3. User-Centric Framework for Heterogeneous Wireless Networks

In order to accommodate the explosive mobile data traffic growth, current network operator may operate several wireless networks with different technologies simultaneously. Those heterogeneous networks are completely designed by network-centric approaches, built separately and mainly implemented by hardware which makes heterogeneous network management functions such as ubiquitous and undifferentiated network connectivity and QoE assurance for mobile users unprocurable. However, implementation of user-centric wireless networks needs a highly concentrated and flexible control plane to manage the heterogeneous underlying resources according to user’s QoE. As depicted in Section 1, network resource virtualization technology and SDN will be two keys to resolve these issues. An SDN based user-centric framework for heterogeneous networks is depicted in Figure 1, and the network components of this proposed framework are composed of soft basestation/AP, virtual machine, user agent, OpenFlow switch, controller, and network applications.

Soft basestation/AP is software defined radio (SDR) based basestation/AP whose baseband part is implemented by software. It provides users programming interfaces by which user agents can obtain user state information, link state information, types of users’ services, and so on. To implement the soft basestation/AP, we adopt soft baseband and soft MAC [18] technologies, so that eNodeB in LTE, basestation in WiMAX, and AP in WLAN could be realized by general purpose processor (GPP) and software radio peripheral (either universal or exclusive).

Virtual machine (VM) realizes the function of the network resource virtualization. It has the advantage of network status awareness which includes physical layer perception and network layer measurement. The information perceived in physical layer refers to signal strength, interference, spectrum usage, and so on. And the network layer information includes connectivity, throughput, bandwidth, delay, jitter, and packet loss rate. Leveraged by the information, the VM could provide a mapping from heterogeneous wireless resources to unified virtualized resource elements with uniform format and informs controller of the usage situation of these unified virtualized resources. We use a plugin mode [19] to develop resource virtualization modules for each RAT.

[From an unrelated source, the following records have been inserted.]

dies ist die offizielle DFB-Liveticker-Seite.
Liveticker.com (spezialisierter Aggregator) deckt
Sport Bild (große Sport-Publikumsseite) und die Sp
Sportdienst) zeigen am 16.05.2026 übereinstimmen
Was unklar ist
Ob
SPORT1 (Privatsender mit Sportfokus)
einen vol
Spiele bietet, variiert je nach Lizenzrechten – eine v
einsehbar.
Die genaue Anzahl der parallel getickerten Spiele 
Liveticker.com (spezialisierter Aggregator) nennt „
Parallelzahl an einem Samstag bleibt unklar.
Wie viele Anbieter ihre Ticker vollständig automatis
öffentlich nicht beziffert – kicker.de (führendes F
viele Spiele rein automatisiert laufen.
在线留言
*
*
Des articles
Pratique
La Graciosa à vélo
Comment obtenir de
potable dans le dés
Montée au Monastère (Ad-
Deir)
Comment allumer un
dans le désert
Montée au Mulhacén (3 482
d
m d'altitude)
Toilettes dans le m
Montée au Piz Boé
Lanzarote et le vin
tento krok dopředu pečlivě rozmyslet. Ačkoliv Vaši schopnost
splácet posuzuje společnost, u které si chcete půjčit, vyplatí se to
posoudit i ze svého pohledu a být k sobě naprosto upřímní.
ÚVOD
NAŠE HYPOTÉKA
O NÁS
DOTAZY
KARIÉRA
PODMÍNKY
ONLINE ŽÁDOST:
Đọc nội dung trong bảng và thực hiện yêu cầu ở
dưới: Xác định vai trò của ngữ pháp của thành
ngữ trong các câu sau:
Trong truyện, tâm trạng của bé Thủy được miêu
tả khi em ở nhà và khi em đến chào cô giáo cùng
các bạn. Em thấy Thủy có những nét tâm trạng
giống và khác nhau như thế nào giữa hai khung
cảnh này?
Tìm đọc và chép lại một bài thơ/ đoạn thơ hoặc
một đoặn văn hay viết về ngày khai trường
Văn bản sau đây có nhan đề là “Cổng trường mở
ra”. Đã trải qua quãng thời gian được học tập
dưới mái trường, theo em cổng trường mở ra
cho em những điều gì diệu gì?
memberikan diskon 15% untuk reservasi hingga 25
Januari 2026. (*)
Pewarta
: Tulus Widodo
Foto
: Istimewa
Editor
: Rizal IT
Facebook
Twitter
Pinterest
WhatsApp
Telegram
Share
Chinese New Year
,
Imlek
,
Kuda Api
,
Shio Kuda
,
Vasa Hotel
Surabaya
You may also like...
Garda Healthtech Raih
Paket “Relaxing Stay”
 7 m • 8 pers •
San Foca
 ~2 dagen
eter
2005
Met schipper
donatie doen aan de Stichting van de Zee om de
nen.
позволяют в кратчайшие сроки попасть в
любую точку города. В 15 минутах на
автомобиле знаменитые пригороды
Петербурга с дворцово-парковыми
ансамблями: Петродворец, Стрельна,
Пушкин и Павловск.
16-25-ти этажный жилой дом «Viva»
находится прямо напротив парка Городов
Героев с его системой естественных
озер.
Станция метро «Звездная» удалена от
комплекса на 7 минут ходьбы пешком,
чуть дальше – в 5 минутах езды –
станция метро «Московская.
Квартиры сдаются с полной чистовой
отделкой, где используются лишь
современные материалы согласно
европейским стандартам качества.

User agent is an agent for users operating on the soft basestation/AP. It holds the user information for a certain user who is connected to the network and calculates the QoE of network service for this user. It uses the underlying virtual resources according to the schedule instructions of controller. When a user switches from one basestation/AP to another, the corresponding user agent also migrates from original basestation/AP to the corresponding one. When the traffic management function requires traffic of one user transmitted through two different basestation/APs, a new user agent will generate in the collaboration basestation/AP, which means that there will be two user agents operating on two corresponding basestation/APs for one specific user. The user agent is implemented by maintaining a configuration table in soft basestation/AP.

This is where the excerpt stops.